THE PROBLEM:
Your response should consist of the entries below, reproduced exactly and without their images.

SUPPLIED RECORDS:
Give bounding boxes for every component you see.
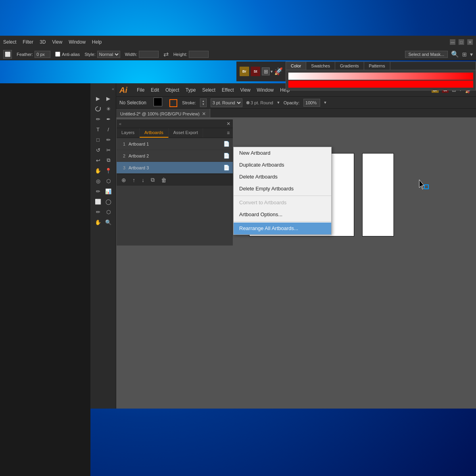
select-mask-button[interactable]: Select and Mask...	[405, 51, 448, 58]
ai-menu-effect[interactable]: Effect	[222, 87, 234, 93]
warp-tool[interactable]: ✋	[93, 166, 103, 175]
chart-tool[interactable]: 📊	[104, 186, 113, 196]
minimize-button[interactable]: —	[450, 39, 455, 45]
gradient-tool[interactable]: ✏	[93, 186, 103, 196]
eyedropper-tool[interactable]: ✏	[93, 207, 103, 217]
select-tool[interactable]: ▶	[93, 94, 103, 103]
ai-menu-file[interactable]: File	[137, 87, 144, 93]
artboard-list-item-2[interactable]: 2 Artboard 2 📄	[117, 150, 233, 162]
pin-tool[interactable]: 📍	[104, 166, 113, 175]
os-menu-window[interactable]: Window	[69, 39, 86, 45]
artboard-list-item-1[interactable]: 1 Artboard 1 📄	[117, 138, 233, 150]
stroke-color-area[interactable]	[168, 98, 178, 108]
stroke-down-arrow[interactable]: ▼	[202, 103, 205, 106]
scissors-tool[interactable]: ✂	[104, 145, 113, 155]
rectangle-tool[interactable]: □	[93, 135, 103, 144]
context-menu-item-duplicate[interactable]: Duplicate Artboards	[234, 159, 331, 171]
ai-menu-object[interactable]: Object	[165, 87, 179, 93]
rocket-icon[interactable]: 🚀	[274, 67, 282, 75]
tab-layers[interactable]: Layers	[117, 128, 140, 138]
rearrange-button[interactable]: ⊕	[120, 176, 128, 184]
eraser-tool[interactable]: ◯	[104, 197, 113, 206]
color-gradient-bar[interactable]	[288, 73, 473, 80]
toolbar-collapse-btn[interactable]: «	[112, 86, 114, 91]
pen-tool[interactable]: ✏	[93, 114, 103, 124]
pencil-tool[interactable]: ✒	[104, 114, 113, 124]
panel-menu-icon[interactable]: ≡	[224, 128, 233, 138]
tab-swatches[interactable]: Swatches	[306, 62, 335, 70]
opacity-chevron[interactable]: ▾	[324, 100, 326, 105]
ai-menu-view[interactable]: View	[240, 87, 251, 93]
reflect-tool[interactable]: ↩	[93, 155, 103, 165]
panel-close-button[interactable]: ✕	[226, 121, 230, 127]
context-menu-item-delete-empty[interactable]: Delete Empty Artboards	[234, 183, 331, 195]
move-down-button[interactable]: ↓	[140, 176, 146, 184]
delete-artboard-button[interactable]: 🗑	[159, 176, 168, 184]
opacity-input[interactable]	[303, 99, 320, 107]
bridge-icon[interactable]: Br	[240, 67, 249, 76]
stroke-weight-select[interactable]: 3 pt. Round 1 pt. 2 pt.	[211, 98, 242, 107]
context-menu-item-rearrange[interactable]: Rearrange All Artboards...	[234, 223, 331, 234]
tab-artboards[interactable]: Artboards	[140, 128, 169, 138]
artboard-list-item-3[interactable]: 3 Artboard 3 📄	[117, 162, 233, 174]
tab-gradients[interactable]: Gradients	[335, 62, 364, 70]
os-menu-3d[interactable]: 3D	[40, 39, 46, 45]
left-panel-area	[0, 83, 90, 476]
stroke-arrows[interactable]: ▲ ▼	[202, 100, 205, 106]
fill-color-area[interactable]	[154, 98, 164, 108]
blend-tool[interactable]: ◎	[93, 176, 103, 186]
mesh-tool[interactable]: ⬡	[104, 176, 113, 186]
lasso-tool[interactable]	[93, 104, 103, 113]
artboard-3-icon[interactable]: 📄	[223, 165, 230, 171]
search-icon[interactable]: 🔍	[451, 50, 459, 58]
stroke-weight-control[interactable]: ▲ ▼	[200, 98, 207, 107]
tab-color[interactable]: Color	[286, 62, 306, 70]
ai-menu-type[interactable]: Type	[186, 87, 196, 93]
os-menu-view[interactable]: View	[52, 39, 62, 45]
brush-tool[interactable]: ✏	[104, 135, 113, 144]
duplicate-artboard-button[interactable]: ⧉	[149, 176, 156, 184]
panel-collapse-arrows[interactable]: «	[119, 121, 121, 126]
scale-tool[interactable]: ⧉	[104, 155, 113, 165]
os-menu-edit[interactable]: Select	[3, 39, 16, 45]
zoom-tool[interactable]: 🔍	[104, 217, 113, 227]
tab-asset-export[interactable]: Asset Export	[169, 128, 203, 138]
anti-alias-checkbox[interactable]	[55, 52, 60, 57]
os-menu-help[interactable]: Help	[92, 39, 102, 45]
anti-alias-area: Anti-alias	[55, 52, 80, 57]
measure-tool[interactable]: ⬡	[104, 207, 113, 217]
context-menu-item-delete[interactable]: Delete Artboards	[234, 171, 331, 183]
ai-menu-window[interactable]: Window	[257, 87, 274, 93]
chevron-down-icon[interactable]: ▾	[470, 51, 473, 58]
os-menu-filter[interactable]: Filter	[23, 39, 33, 45]
view-icon[interactable]: ⊞	[462, 51, 467, 58]
magic-wand-tool[interactable]: ✳	[104, 104, 113, 113]
width-input[interactable]	[139, 51, 159, 58]
hand-tool[interactable]: ✋	[93, 217, 103, 227]
height-input[interactable]	[189, 51, 209, 58]
move-up-button[interactable]: ↑	[131, 176, 137, 184]
ai-menu-edit[interactable]: Edit	[151, 87, 159, 93]
maximize-button[interactable]: □	[459, 39, 464, 45]
artboard-1-icon[interactable]: 📄	[223, 141, 230, 147]
swap-icon[interactable]: ⇄	[163, 50, 169, 58]
artboard-2-icon[interactable]: 📄	[223, 153, 230, 159]
tool-icon[interactable]: ⬜	[3, 50, 12, 59]
slice-tool[interactable]: ⬜	[93, 197, 103, 206]
line-tool[interactable]: /	[104, 125, 113, 134]
direct-select-tool[interactable]: ▶	[104, 94, 113, 103]
grid-view-icon[interactable]: ⊞ ▾	[262, 67, 273, 75]
rotate-tool[interactable]: ↺	[93, 145, 103, 155]
doc-tab-close-btn[interactable]: ✕	[202, 111, 206, 117]
stock-icon[interactable]: St	[251, 67, 260, 76]
feather-input[interactable]	[35, 51, 50, 58]
context-menu-item-options[interactable]: Artboard Options...	[234, 209, 331, 221]
context-menu-item-new-artboard[interactable]: New Artboard	[234, 147, 331, 159]
close-button[interactable]: ✕	[467, 39, 473, 45]
ai-menu-select[interactable]: Select	[202, 87, 215, 93]
style-select[interactable]: Normal	[97, 51, 120, 58]
stroke-chevron[interactable]: ▾	[277, 100, 280, 105]
stroke-up-arrow[interactable]: ▲	[202, 100, 205, 102]
tab-patterns[interactable]: Patterns	[364, 62, 390, 70]
type-tool[interactable]: T	[93, 125, 103, 134]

SOLUTION BELOW:
Give bounding boxes for every component you see.
select-mask-button[interactable]: Select and Mask...	[405, 51, 448, 58]
ai-menu-effect[interactable]: Effect	[222, 87, 234, 93]
warp-tool[interactable]: ✋	[93, 166, 103, 175]
chart-tool[interactable]: 📊	[104, 186, 113, 196]
minimize-button[interactable]: —	[450, 39, 455, 45]
gradient-tool[interactable]: ✏	[93, 186, 103, 196]
eyedropper-tool[interactable]: ✏	[93, 207, 103, 217]
select-tool[interactable]: ▶	[93, 94, 103, 103]
ai-menu-file[interactable]: File	[137, 87, 144, 93]
artboard-list-item-2[interactable]: 2 Artboard 2 📄	[117, 150, 233, 162]
pin-tool[interactable]: 📍	[104, 166, 113, 175]
os-menu-window[interactable]: Window	[69, 39, 86, 45]
artboard-list-item-1[interactable]: 1 Artboard 1 📄	[117, 138, 233, 150]
stroke-color-area[interactable]	[168, 98, 178, 108]
stroke-down-arrow[interactable]: ▼	[202, 103, 205, 106]
scissors-tool[interactable]: ✂	[104, 145, 113, 155]
rectangle-tool[interactable]: □	[93, 135, 103, 144]
context-menu-item-duplicate[interactable]: Duplicate Artboards	[234, 159, 331, 171]
ai-menu-object[interactable]: Object	[165, 87, 179, 93]
rocket-icon[interactable]: 🚀	[274, 67, 282, 75]
tab-layers[interactable]: Layers	[117, 128, 140, 138]
rearrange-button[interactable]: ⊕	[120, 176, 128, 184]
eraser-tool[interactable]: ◯	[104, 197, 113, 206]
color-gradient-bar[interactable]	[288, 73, 473, 80]
toolbar-collapse-btn[interactable]: «	[112, 86, 114, 91]
pen-tool[interactable]: ✏	[93, 114, 103, 124]
pencil-tool[interactable]: ✒	[104, 114, 113, 124]
panel-menu-icon[interactable]: ≡	[224, 128, 233, 138]
tab-swatches[interactable]: Swatches	[306, 62, 335, 70]
opacity-chevron[interactable]: ▾	[324, 100, 326, 105]
ai-menu-view[interactable]: View	[240, 87, 251, 93]
reflect-tool[interactable]: ↩	[93, 155, 103, 165]
panel-close-button[interactable]: ✕	[226, 121, 230, 127]
context-menu-item-delete-empty[interactable]: Delete Empty Artboards	[234, 183, 331, 195]
move-down-button[interactable]: ↓	[140, 176, 146, 184]
delete-artboard-button[interactable]: 🗑	[159, 176, 168, 184]
opacity-input[interactable]	[303, 99, 320, 107]
bridge-icon[interactable]: Br	[240, 67, 249, 76]
stroke-weight-select[interactable]: 3 pt. Round 1 pt. 2 pt.	[211, 98, 242, 107]
context-menu-item-rearrange[interactable]: Rearrange All Artboards...	[234, 223, 331, 234]
tab-artboards[interactable]: Artboards	[140, 128, 169, 138]
artboard-list-item-3[interactable]: 3 Artboard 3 📄	[117, 162, 233, 174]
tab-gradients[interactable]: Gradients	[335, 62, 364, 70]
os-menu-3d[interactable]: 3D	[40, 39, 46, 45]
left-panel-area	[0, 83, 90, 476]
stroke-arrows[interactable]: ▲ ▼	[202, 100, 205, 106]
fill-color-area[interactable]	[154, 98, 164, 108]
blend-tool[interactable]: ◎	[93, 176, 103, 186]
mesh-tool[interactable]: ⬡	[104, 176, 113, 186]
lasso-tool[interactable]	[93, 104, 103, 113]
artboard-3-icon[interactable]: 📄	[223, 165, 230, 171]
search-icon[interactable]: 🔍	[451, 50, 459, 58]
stroke-weight-control[interactable]: ▲ ▼	[200, 98, 207, 107]
tab-color[interactable]: Color	[286, 62, 306, 70]
ai-menu-type[interactable]: Type	[186, 87, 196, 93]
os-menu-view[interactable]: View	[52, 39, 62, 45]
brush-tool[interactable]: ✏	[104, 135, 113, 144]
duplicate-artboard-button[interactable]: ⧉	[149, 176, 156, 184]
panel-collapse-arrows[interactable]: «	[119, 121, 121, 126]
scale-tool[interactable]: ⧉	[104, 155, 113, 165]
os-menu-edit[interactable]: Select	[3, 39, 16, 45]
zoom-tool[interactable]: 🔍	[104, 217, 113, 227]
tab-asset-export[interactable]: Asset Export	[169, 128, 203, 138]
anti-alias-checkbox[interactable]	[55, 52, 60, 57]
os-menu-help[interactable]: Help	[92, 39, 102, 45]
anti-alias-area: Anti-alias	[55, 52, 80, 57]
measure-tool[interactable]: ⬡	[104, 207, 113, 217]
context-menu-item-delete[interactable]: Delete Artboards	[234, 171, 331, 183]
ai-menu-window[interactable]: Window	[257, 87, 274, 93]
chevron-down-icon[interactable]: ▾	[470, 51, 473, 58]
os-menu-filter[interactable]: Filter	[23, 39, 33, 45]
view-icon[interactable]: ⊞	[462, 51, 467, 58]
magic-wand-tool[interactable]: ✳	[104, 104, 113, 113]
width-input[interactable]	[139, 51, 159, 58]
hand-tool[interactable]: ✋	[93, 217, 103, 227]
height-input[interactable]	[189, 51, 209, 58]
move-up-button[interactable]: ↑	[131, 176, 137, 184]
ai-menu-edit[interactable]: Edit	[151, 87, 159, 93]
maximize-button[interactable]: □	[459, 39, 464, 45]
artboard-1-icon[interactable]: 📄	[223, 141, 230, 147]
swap-icon[interactable]: ⇄	[163, 50, 169, 58]
artboard-2-icon[interactable]: 📄	[223, 153, 230, 159]
tool-icon[interactable]: ⬜	[3, 50, 12, 59]
slice-tool[interactable]: ⬜	[93, 197, 103, 206]
line-tool[interactable]: /	[104, 125, 113, 134]
direct-select-tool[interactable]: ▶	[104, 94, 113, 103]
grid-view-icon[interactable]: ⊞ ▾	[262, 67, 273, 75]
rotate-tool[interactable]: ↺	[93, 145, 103, 155]
doc-tab-close-btn[interactable]: ✕	[202, 111, 206, 117]
stock-icon[interactable]: St	[251, 67, 260, 76]
feather-input[interactable]	[35, 51, 50, 58]
context-menu-item-options[interactable]: Artboard Options...	[234, 209, 331, 221]
context-menu-item-new-artboard[interactable]: New Artboard	[234, 147, 331, 159]
close-button[interactable]: ✕	[467, 39, 473, 45]
ai-menu-select[interactable]: Select	[202, 87, 215, 93]
style-select[interactable]: Normal	[97, 51, 120, 58]
stroke-chevron[interactable]: ▾	[277, 100, 280, 105]
stroke-up-arrow[interactable]: ▲	[202, 100, 205, 102]
tab-patterns[interactable]: Patterns	[364, 62, 390, 70]
type-tool[interactable]: T	[93, 125, 103, 134]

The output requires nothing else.